U.S. Justice Department outlines concerns about Arizona election audit

The United States Dept. of Justice has asked Arizona's Senate president to respond to concerns about the audit of the Maricopa County election results, and their questions revolve around whether or not federal law is being violated.

Following a letter sent to Senate President Karen Fann from the DOJ, Arizona's Secretary of State Katie Hobbs revealed in a news conference today that she had a meeting with the federal agency along with other secretaries of state across the country.

"There’s interest in this across the country because this is potentially precedent setting," Hobbs said.

Some of those concerns included ballot security and possible voter intimidation via a planned canvassing of voters from the auditors.

The Senate's audit liaison, Ken Bennett, responded to the concerns on Thursday, saying the security concerns were unfounded.
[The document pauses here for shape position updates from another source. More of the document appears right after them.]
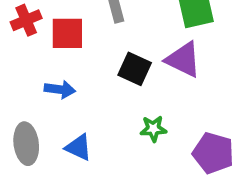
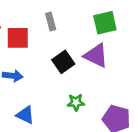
black square: (135, 69) -> (63, 62), turned 30

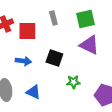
green square: (105, 23) -> (85, 19), moved
black square: (63, 62) -> (54, 58), moved, turned -36

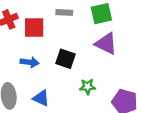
gray rectangle: (53, 18) -> (64, 12), turned -72

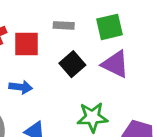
black square: (65, 59) -> (72, 64), moved, turned 30
green star: (87, 87) -> (92, 117), size x1.5

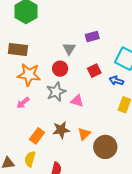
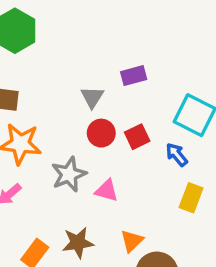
red circle: (60, 69) -> (101, 133), moved
blue arrow: (116, 81) -> (177, 155), turned 32
orange triangle: (84, 134) -> (132, 241), moved

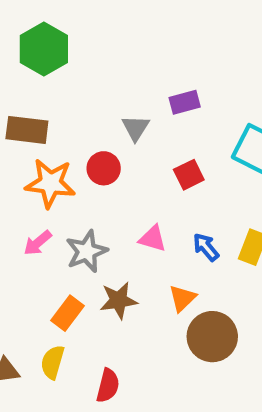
red circle: (101, 133) -> (104, 168), moved
blue arrow: (177, 155) -> (206, 247), moved
gray star: (69, 174) -> (87, 251), moved

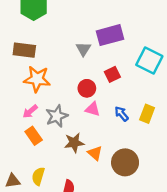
purple rectangle: (185, 102) -> (110, 35), size x1.6
red circle: (104, 168) -> (87, 88), moved
orange triangle: (182, 298) -> (95, 153), moved, turned -35
orange rectangle: (67, 313) -> (34, 136), moved, turned -72

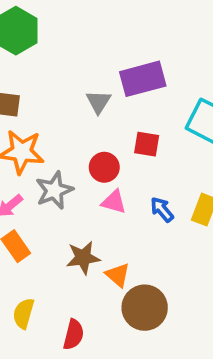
red square: (112, 74) -> (147, 144), turned 35
gray star: (57, 116) -> (54, 190), moved
brown circle: (125, 162) -> (145, 308), moved

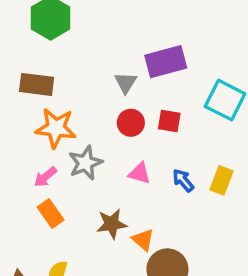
red circle: (104, 167) -> (131, 123), moved

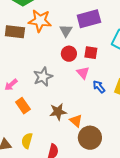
orange star: (56, 128) -> (40, 21), moved
pink triangle: (140, 173) -> (83, 73), moved, turned 32
pink arrow: (45, 177) -> (11, 85), moved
"Nobody is in the building that shouldn't be in the building," Bennett said. "If I have anything to do with it, there won’t be any voter intimidation."

Arizona Gov. Doug Ducey was asked about the audit and letter Thursday afternoon.

"Why don’t we wait until the findings come out?" Ducey said. "That’s a question for the Senate President. It wasn’t addressed to me."

In a letter to GOP Senate President Karen Fann, the head of the Justice Department’s Civil Rights Division said the Senate’s farming out of 2.1 million ballots from the state’s most populous county to a contractor may run afoul of federal law requiring ballots to remain in the control of elections officials for 22 months.

And Principal Deputy Assistant Attorney General Pamela S. Karlan said that the Senate contractor’s plans to directly contact voters could amount to illegal voter intimidation.

"Past experience with similar investigative efforts around the country has raised concerns that they can be directed at minority voters, which potentially can implicate the anti-intimidation prohibitions of the Voting Rights Act," Karlan wrote. "Such investigative efforts can have a significant intimidating effect on qualified voters that can deter them from seeking to vote in the future."

Karlan wants Fann to lay out how the Senate and its contractors will ensure federal laws are followed. She pointed to news reports showing lax security at the former basketball arena where the ballots are being recounted by hand.

Fann said Senate attorneys were working on a response she promised to share when it was completed.

The Associated Press (AP) contributed to this report.